Records |
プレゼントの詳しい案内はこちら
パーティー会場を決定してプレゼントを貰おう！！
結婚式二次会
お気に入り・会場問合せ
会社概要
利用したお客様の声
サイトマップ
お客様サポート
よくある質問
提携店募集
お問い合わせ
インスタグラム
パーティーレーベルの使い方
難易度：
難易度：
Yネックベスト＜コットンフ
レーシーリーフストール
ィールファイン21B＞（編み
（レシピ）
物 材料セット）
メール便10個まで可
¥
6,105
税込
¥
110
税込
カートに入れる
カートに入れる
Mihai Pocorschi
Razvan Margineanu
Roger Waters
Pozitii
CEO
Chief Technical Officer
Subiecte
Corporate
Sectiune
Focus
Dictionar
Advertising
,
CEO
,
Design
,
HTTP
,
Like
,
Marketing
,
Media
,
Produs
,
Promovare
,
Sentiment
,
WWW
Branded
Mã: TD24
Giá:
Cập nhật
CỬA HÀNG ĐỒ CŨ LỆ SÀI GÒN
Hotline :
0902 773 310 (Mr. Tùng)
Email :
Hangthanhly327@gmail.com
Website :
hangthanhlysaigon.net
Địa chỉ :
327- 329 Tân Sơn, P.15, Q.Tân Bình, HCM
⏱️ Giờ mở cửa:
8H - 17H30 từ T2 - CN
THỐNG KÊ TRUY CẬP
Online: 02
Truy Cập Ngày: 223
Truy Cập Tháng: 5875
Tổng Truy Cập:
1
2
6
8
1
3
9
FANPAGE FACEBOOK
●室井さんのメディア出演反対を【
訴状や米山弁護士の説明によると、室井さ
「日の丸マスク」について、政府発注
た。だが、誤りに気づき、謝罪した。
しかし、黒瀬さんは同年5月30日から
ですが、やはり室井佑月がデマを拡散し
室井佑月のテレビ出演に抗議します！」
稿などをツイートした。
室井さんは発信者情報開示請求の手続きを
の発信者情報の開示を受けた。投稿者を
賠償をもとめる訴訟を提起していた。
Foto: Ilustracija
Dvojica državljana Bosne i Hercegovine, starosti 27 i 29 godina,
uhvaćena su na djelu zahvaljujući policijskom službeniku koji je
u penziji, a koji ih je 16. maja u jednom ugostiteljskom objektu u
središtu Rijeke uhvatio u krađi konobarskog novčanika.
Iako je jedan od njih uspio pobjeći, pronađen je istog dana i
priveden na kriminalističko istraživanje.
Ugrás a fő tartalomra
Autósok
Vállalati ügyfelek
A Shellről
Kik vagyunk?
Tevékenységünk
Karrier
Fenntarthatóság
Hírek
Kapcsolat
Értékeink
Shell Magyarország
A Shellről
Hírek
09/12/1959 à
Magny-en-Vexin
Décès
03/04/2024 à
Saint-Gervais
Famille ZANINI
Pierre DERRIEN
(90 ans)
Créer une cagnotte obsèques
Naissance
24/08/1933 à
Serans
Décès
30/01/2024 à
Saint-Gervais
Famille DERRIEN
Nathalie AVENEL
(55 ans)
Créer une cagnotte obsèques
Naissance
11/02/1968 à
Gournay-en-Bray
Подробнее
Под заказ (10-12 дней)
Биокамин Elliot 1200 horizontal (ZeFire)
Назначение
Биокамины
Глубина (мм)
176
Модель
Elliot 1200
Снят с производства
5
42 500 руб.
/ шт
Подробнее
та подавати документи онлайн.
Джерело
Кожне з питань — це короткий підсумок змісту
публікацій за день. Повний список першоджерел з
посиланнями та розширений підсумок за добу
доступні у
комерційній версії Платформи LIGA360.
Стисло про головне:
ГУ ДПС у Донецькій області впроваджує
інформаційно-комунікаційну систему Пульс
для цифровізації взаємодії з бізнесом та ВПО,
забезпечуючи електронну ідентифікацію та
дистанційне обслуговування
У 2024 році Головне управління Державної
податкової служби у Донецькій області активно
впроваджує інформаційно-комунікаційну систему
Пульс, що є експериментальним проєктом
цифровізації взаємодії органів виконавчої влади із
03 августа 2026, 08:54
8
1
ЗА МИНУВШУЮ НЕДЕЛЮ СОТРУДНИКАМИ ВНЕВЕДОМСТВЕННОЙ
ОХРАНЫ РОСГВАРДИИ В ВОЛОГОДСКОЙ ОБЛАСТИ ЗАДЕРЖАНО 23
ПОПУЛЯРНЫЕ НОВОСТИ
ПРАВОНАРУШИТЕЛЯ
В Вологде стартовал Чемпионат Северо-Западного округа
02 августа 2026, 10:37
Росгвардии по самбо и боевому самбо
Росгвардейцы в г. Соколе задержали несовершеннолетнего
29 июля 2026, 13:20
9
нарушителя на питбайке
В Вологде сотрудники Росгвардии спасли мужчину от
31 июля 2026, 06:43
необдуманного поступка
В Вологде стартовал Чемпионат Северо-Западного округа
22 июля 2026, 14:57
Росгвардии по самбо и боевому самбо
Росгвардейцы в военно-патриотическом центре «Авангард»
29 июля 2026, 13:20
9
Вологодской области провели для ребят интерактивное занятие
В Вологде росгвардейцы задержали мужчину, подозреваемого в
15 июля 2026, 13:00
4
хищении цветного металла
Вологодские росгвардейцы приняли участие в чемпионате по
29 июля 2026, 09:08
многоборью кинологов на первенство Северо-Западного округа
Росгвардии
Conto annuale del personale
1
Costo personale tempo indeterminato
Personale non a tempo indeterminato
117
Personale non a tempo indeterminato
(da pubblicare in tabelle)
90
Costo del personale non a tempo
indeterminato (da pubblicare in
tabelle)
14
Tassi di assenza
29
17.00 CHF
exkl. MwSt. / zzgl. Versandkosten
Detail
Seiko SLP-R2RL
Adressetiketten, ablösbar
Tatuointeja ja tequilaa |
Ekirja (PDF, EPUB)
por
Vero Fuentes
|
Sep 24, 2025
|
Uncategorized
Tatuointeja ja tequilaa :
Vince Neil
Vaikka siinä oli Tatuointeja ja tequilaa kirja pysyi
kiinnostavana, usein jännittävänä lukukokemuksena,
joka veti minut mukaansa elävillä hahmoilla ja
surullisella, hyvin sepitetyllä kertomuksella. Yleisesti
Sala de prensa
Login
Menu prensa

About this task | Each entry needs to be transcribed exactly.

Answer for this exercise |
プレゼントの詳しい案内はこちら
パーティー会場を決定してプレゼントを貰おう！！
結婚式二次会
お気に入り・会場問合せ
会社概要
利用したお客様の声
サイトマップ
お客様サポート
よくある質問
提携店募集
お問い合わせ
インスタグラム
パーティーレーベルの使い方
難易度：
難易度：
Yネックベスト＜コットンフ
レーシーリーフストール
ィールファイン21B＞（編み
（レシピ）
物 材料セット）
メール便10個まで可
¥
6,105
税込
¥
110
税込
カートに入れる
カートに入れる
Mihai Pocorschi
Razvan Margineanu
Roger Waters
Pozitii
CEO
Chief Technical Officer
Subiecte
Corporate
Sectiune
Focus
Dictionar
Advertising
,
CEO
,
Design
,
HTTP
,
Like
,
Marketing
,
Media
,
Produs
,
Promovare
,
Sentiment
,
WWW
Branded
Mã: TD24
Giá:
Cập nhật
CỬA HÀNG ĐỒ CŨ LỆ SÀI GÒN
Hotline :
0902 773 310 (Mr. Tùng)
Email :
Hangthanhly327@gmail.com
Website :
hangthanhlysaigon.net
Địa chỉ :
327- 329 Tân Sơn, P.15, Q.Tân Bình, HCM
⏱️ Giờ mở cửa:
8H - 17H30 từ T2 - CN
THỐNG KÊ TRUY CẬP
Online: 02
Truy Cập Ngày: 223
Truy Cập Tháng: 5875
Tổng Truy Cập:
1
2
6
8
1
3
9
FANPAGE FACEBOOK
●室井さんのメディア出演反対を【
訴状や米山弁護士の説明によると、室井さ
「日の丸マスク」について、政府発注
た。だが、誤りに気づき、謝罪した。
しかし、黒瀬さんは同年5月30日から
ですが、やはり室井佑月がデマを拡散し
室井佑月のテレビ出演に抗議します！」
稿などをツイートした。
室井さんは発信者情報開示請求の手続きを
の発信者情報の開示を受けた。投稿者を
賠償をもとめる訴訟を提起していた。
Foto: Ilustracija
Dvojica državljana Bosne i Hercegovine, starosti 27 i 29 godina,
uhvaćena su na djelu zahvaljujući policijskom službeniku koji je
u penziji, a koji ih je 16. maja u jednom ugostiteljskom objektu u
središtu Rijeke uhvatio u krađi konobarskog novčanika.
Iako je jedan od njih uspio pobjeći, pronađen je istog dana i
priveden na kriminalističko istraživanje.
Ugrás a fő tartalomra
Autósok
Vállalati ügyfelek
A Shellről
Kik vagyunk?
Tevékenységünk
Karrier
Fenntarthatóság
Hírek
Kapcsolat
Értékeink
Shell Magyarország
A Shellről
Hírek
09/12/1959 à
Magny-en-Vexin
Décès
03/04/2024 à
Saint-Gervais
Famille ZANINI
Pierre DERRIEN
(90 ans)
Créer une cagnotte obsèques
Naissance
24/08/1933 à
Serans
Décès
30/01/2024 à
Saint-Gervais
Famille DERRIEN
Nathalie AVENEL
(55 ans)
Créer une cagnotte obsèques
Naissance
11/02/1968 à
Gournay-en-Bray
Подробнее
Под заказ (10-12 дней)
Биокамин Elliot 1200 horizontal (ZeFire)
Назначение
Биокамины
Глубина (мм)
176
Модель
Elliot 1200
Снят с производства
5
42 500 руб.
/ шт
Подробнее
та подавати документи онлайн.
Джерело
Кожне з питань — це короткий підсумок змісту
публікацій за день. Повний список першоджерел з
посиланнями та розширений підсумок за добу
доступні у
комерційній версії Платформи LIGA360.
Стисло про головне:
ГУ ДПС у Донецькій області впроваджує
інформаційно-комунікаційну систему Пульс
для цифровізації взаємодії з бізнесом та ВПО,
забезпечуючи електронну ідентифікацію та
дистанційне обслуговування
У 2024 році Головне управління Державної
податкової служби у Донецькій області активно
впроваджує інформаційно-комунікаційну систему
Пульс, що є експериментальним проєктом
цифровізації взаємодії органів виконавчої влади із
03 августа 2026, 08:54
8
1
ЗА МИНУВШУЮ НЕДЕЛЮ СОТРУДНИКАМИ ВНЕВЕДОМСТВЕННОЙ
ОХРАНЫ РОСГВАРДИИ В ВОЛОГОДСКОЙ ОБЛАСТИ ЗАДЕРЖАНО 23
ПОПУЛЯРНЫЕ НОВОСТИ
ПРАВОНАРУШИТЕЛЯ
В Вологде стартовал Чемпионат Северо-Западного округа
02 августа 2026, 10:37
Росгвардии по самбо и боевому самбо
Росгвардейцы в г. Соколе задержали несовершеннолетнего
29 июля 2026, 13:20
9
нарушителя на питбайке
В Вологде сотрудники Росгвардии спасли мужчину от
31 июля 2026, 06:43
необдуманного поступка
В Вологде стартовал Чемпионат Северо-Западного округа
22 июля 2026, 14:57
Росгвардии по самбо и боевому самбо
Росгвардейцы в военно-патриотическом центре «Авангард»
29 июля 2026, 13:20
9
Вологодской области провели для ребят интерактивное занятие
В Вологде росгвардейцы задержали мужчину, подозреваемого в
15 июля 2026, 13:00
4
хищении цветного металла
Вологодские росгвардейцы приняли участие в чемпионате по
29 июля 2026, 09:08
многоборью кинологов на первенство Северо-Западного округа
Росгвардии
Conto annuale del personale
1
Costo personale tempo indeterminato
Personale non a tempo indeterminato
117
Personale non a tempo indeterminato
(da pubblicare in tabelle)
90
Costo del personale non a tempo
indeterminato (da pubblicare in
tabelle)
14
Tassi di assenza
29
17.00 CHF
exkl. MwSt. / zzgl. Versandkosten
Detail
Seiko SLP-R2RL
Adressetiketten, ablösbar
Tatuointeja ja tequilaa |
Ekirja (PDF, EPUB)
por
Vero Fuentes
|
Sep 24, 2025
|
Uncategorized
Tatuointeja ja tequilaa :
Vince Neil
Vaikka siinä oli Tatuointeja ja tequilaa kirja pysyi
kiinnostavana, usein jännittävänä lukukokemuksena,
joka veti minut mukaansa elävillä hahmoilla ja
surullisella, hyvin sepitetyllä kertomuksella. Yleisesti
Sala de prensa
Login
Menu prensa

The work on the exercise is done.